Bulk Loading in HBase with Practice in MR & Spark
Bulk loading is a feature of HBase for ingesting tons of data efficiently. In this post, I are going to share some basic concepts of bulk loading and its practice in MapReduce and Spark.
1. Overview of Bulk Loading
I highly recommend you read this post from Cloudera first, since it illustrates almost everything about bulk loading in HBase. Then I will provide some supplementary knowledge here.
Why is bulk loading efficient? When we perform a normal Put
or Delete
on HBase, HBase would first log this operation in the Write Ahead Log and store this entry into the MemStore. Whenever there are enough entries in the Memstore, the RegionServer would flush it to local disk in the format of HFile(a.k.a, LSM Tree). For bulk loading, it will generate and load HFiles directly thus bypassing the write path. See more details about HBase Write Path.
2. Practice in MapReduce
Let’s look at the following figure first to have a better understanding of the undergoings of the ETL process of bulk loading.

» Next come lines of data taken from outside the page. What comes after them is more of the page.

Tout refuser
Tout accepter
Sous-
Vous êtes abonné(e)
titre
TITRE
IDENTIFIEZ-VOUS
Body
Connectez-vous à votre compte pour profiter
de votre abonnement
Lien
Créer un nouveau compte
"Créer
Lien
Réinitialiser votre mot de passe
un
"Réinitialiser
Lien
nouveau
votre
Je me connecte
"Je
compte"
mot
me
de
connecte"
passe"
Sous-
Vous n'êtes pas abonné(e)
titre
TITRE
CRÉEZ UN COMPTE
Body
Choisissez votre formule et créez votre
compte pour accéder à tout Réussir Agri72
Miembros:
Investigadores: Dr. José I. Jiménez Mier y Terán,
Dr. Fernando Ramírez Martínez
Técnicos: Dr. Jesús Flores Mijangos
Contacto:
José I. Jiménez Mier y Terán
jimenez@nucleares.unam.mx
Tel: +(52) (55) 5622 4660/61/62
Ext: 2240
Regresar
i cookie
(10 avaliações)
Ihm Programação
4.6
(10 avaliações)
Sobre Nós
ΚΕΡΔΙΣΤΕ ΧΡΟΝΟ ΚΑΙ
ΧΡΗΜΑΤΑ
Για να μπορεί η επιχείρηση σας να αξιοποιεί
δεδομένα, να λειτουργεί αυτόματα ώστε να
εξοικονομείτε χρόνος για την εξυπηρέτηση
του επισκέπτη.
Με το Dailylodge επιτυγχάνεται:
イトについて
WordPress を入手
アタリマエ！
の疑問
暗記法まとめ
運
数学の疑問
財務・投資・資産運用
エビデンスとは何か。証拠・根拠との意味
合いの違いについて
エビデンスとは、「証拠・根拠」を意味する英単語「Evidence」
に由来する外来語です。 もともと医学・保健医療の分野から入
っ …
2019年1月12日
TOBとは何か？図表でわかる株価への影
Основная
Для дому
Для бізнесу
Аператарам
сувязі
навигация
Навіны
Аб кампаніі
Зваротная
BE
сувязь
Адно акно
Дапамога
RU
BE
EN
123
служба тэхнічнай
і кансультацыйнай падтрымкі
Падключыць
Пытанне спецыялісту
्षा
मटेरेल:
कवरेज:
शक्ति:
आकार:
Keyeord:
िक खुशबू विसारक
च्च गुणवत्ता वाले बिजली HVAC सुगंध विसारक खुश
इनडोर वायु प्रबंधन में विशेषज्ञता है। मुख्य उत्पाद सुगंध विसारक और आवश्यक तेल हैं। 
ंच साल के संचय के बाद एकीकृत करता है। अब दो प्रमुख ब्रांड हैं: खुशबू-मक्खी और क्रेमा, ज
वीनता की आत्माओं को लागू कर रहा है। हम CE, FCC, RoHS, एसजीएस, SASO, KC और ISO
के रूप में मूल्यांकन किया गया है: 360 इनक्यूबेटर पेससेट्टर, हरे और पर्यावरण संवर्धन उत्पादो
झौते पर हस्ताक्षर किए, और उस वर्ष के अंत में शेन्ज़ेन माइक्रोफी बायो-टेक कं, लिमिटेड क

As this this post suggests, we need to write Mapper ourselves, which is supposed to emit the Row Key
as key, and either a KeyValue
, a Put
, or a Delete
as value. Reducer is handled by HBase.
The following snippet configures the MapReduce job. The variable bulkLoadPath
denotes the path where the generated HFiles locate and tableName
is the name of the HBase table.
job.setMapOutputKeyClass(ImmutableBytesWritable.class);
job.setMapOutputValueClass(Put.class);
job.setOutputFormatClass(HFileOutputFormat.class);
job.setOutputFormatClass(HFileOutputFormat.class);
FileOutputFormat.setOutputPath(configuration, new Path(bulkLoadPath));
HFileOutputFormat.configureIncrementalLoad(job, new HTable(configuration, tableName));
Further, this snippet shows how to load these HFiles into HBase after finishing this MapReduct job.
LoadIncrementalHFiles loadFfiles = new LoadIncrementalHFiles(configuration);
HTable hTable = new HTable(configuration, tableName);
loadFfiles.doBulkLoad(new Path(pathToHFile), hTable);
3. Practice in Spark
Things for Spark tend to be a little tough here. Since there has been no official support for direct bulk loading in Spark as far as I know, here is a really helpful library HBaseRDD shedding light on this issue. Moreover, I will try to illustrate these methods in a systematic way.

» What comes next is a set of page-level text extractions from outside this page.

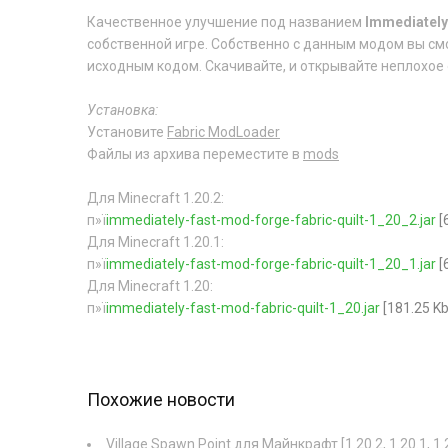
Качественное улучшение под названием
Immediately
собственной игре. Собственно с данным модом вы см
исходным кодом. Скачивайте, и открывайте неплохое 
Установка:
Установите
Fabric ModLoader
Файлы из архива переместите в
mods
Для Minecraft 1.20.2:
п»ї
immediately-fast-mod-forge-fabric-quilt-1_20_2.jar
[
Для Minecraft 1.20.1:
п»ї
immediately-fast-mod-forge-fabric-quilt-1_20_1.jar
[
Для Minecraft 1.20:
п»ї
immediately-fast-mod-fabric-quilt-1_20.jar
[181.25 Kb
Похожие новости
Village Spawn Point для Майнкрафт [1.20.2, 1.20.1, 1.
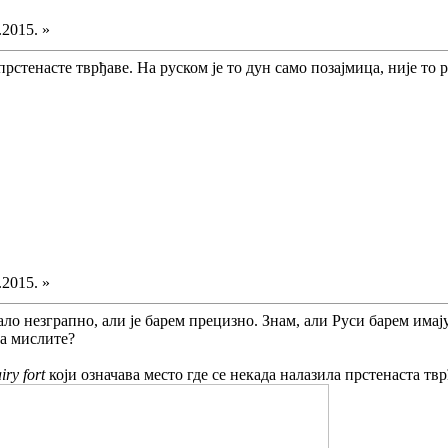
.2015. »
стенасте тврђаве. На руском је то дун само позајмица, није то р
.2015. »
ало незграпно, али је барем прецизно. Знам, али Руси барем има
та мислите?
airy fort
који означава место где се некада налазила прстенаста тв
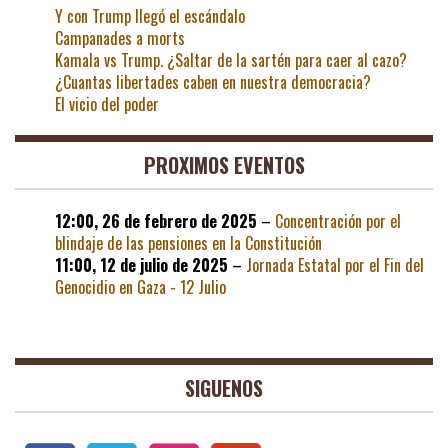
Y con Trump llegó el escándalo
Campanades a morts
Kamala vs Trump. ¿Saltar de la sartén para caer al cazo?
¿Cuantas libertades caben en nuestra democracia?
El vicio del poder
PROXIMOS EVENTOS
12:00,
26 de febrero de 2025
–
Concentración por el
blindaje de las pensiones en la Constitución
11:00,
12 de julio de 2025
–
Jornada Estatal por el Fin del
Genocidio en Gaza - 12 Julio
SIGUENOS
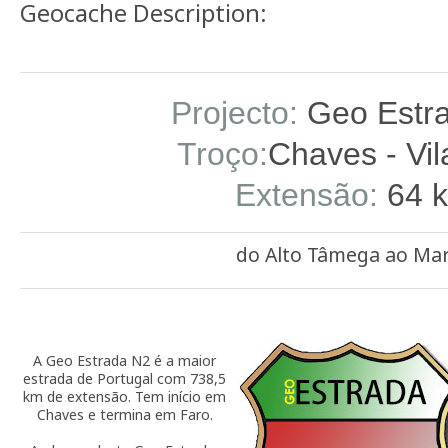
Geocache Description:
Projecto:
Geo Estr
Troço:
Chaves - Vil
Extensão:
64 
do Alto Tâmega ao Ma
A Geo Estrada N2 é a maior
estrada de Portugal com 738,5
km de extensão. Tem início em
Chaves e termina em Faro.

It is time to look at this figure again, and now assume that we have finished the EXTRACT phase and get a RDD.
However, now we don’t have a MapReduce job to do everything for us. Why not simulate it? For Mapper, we just need to generate the corresponding format, say, (Row Key
, KeyValue
(or Put
/ Delete
); for Reducer, it does the followings:
- Inspects the table to configure a total order partitioner
- Uploads the partitions file to the cluster and adds it to the DistributedCache
- Sets the number of reduce tasks to match the current number of regions
- Sets the output key/value class to match HFileOutputFormat’s requirements
- Sets the reducer up to perform the appropriate sorting (either KeyValueSortReducer or PutSortReducer)

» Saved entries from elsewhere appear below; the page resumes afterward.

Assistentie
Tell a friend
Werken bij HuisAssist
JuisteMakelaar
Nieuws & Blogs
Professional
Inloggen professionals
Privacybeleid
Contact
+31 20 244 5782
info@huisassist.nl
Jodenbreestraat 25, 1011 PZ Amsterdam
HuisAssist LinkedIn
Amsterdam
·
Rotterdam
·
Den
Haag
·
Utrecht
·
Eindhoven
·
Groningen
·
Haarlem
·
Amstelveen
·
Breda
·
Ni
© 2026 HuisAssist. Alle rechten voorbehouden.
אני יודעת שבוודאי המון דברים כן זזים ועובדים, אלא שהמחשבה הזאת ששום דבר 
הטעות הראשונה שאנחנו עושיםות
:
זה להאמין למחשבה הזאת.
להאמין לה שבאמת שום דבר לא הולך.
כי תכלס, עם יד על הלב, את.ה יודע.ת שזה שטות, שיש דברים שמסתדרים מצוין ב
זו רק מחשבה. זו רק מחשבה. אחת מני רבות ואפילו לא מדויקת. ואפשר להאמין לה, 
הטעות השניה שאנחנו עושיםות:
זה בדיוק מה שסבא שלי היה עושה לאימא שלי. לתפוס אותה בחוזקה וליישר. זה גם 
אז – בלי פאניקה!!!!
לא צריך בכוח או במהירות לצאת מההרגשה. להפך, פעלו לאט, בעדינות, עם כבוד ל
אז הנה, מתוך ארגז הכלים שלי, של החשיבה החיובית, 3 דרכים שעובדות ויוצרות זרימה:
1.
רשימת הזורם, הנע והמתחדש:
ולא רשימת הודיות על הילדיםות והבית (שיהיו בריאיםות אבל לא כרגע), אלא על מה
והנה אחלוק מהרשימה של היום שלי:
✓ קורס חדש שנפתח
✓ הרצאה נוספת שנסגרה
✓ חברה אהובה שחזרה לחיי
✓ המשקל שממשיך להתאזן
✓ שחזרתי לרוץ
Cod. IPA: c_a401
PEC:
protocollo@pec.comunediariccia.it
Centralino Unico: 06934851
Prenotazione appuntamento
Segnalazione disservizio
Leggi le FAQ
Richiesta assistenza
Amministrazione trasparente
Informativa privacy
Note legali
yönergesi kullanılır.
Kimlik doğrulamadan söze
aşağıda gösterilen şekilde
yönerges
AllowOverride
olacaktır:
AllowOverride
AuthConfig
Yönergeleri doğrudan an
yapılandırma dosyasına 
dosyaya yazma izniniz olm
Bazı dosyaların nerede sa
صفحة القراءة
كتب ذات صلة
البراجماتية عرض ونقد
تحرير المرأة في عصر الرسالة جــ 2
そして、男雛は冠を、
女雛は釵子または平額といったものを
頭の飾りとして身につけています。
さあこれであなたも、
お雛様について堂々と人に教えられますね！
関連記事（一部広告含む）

Thus, it is clear that we need to partition the key-valued data into different regions and sort them. It seems easy because we know there is a built-in function repartitionAndSortWithinPartitions
for RDD in Spark if we provide a partitioner. It is important to note that we CANNOT transform RDD to HBase-format data before this process, which would cause serialization error since KeyValue
(or Put
/Delete
) is not serializable for repartitioning. Look at this following snippet, the function toKeyValue
denotes transformation to HBase-format data and partitioner
is the Partitioner
class we will define below.
rdd
.repartitionAndSortWithinPartitions(partitioner)
.map {toKeyValue}
Then we need a partitioner now. What we only need to do is using RegionLocator
from HBase to handle this. I believe this code snippet is easy to comprehend.
protected abstract class HFilePartitioner extends Partitioner {
def extractKey(n: Any) = n match {
case (k: Array[Byte], _) => k
case ((k: Array[Byte], _), _) => k
}
}
private class SingleHFilePartitioner(splits: Array[Array[Byte]]) extends HFilePartitioner {
override def getPartition(key: Any): Int = {
val k = extractKey(key)
for (i <- 1 until splits.length)
if (Bytes.compareTo(k, splits(i)) < 0) return i - 1
splits.length - 1
}
override def numPartitions: Int = splits.length
}
protected def getPartitioner(conf: Configuration, regionLocator: RegionLocator) =
HFilePartitioner(conf, regionLocator.getStartKeys)
After that, you can save this RDD as a HFile directly use the built-in function saveAsNewAPIHadoopFile
just like this.
rdd
.saveAsNewAPIHadoopFile(hFilePath.toString, classOf[ImmutableBytesWritable], classOf[KeyValue], classOf[HFileOutputFormat2], job.getConfiguration)
At last, it is the same as above to load the HFiles into HBase. I have written a simple single file providing bulk loading for HBase in Spark. Feel free to use it here.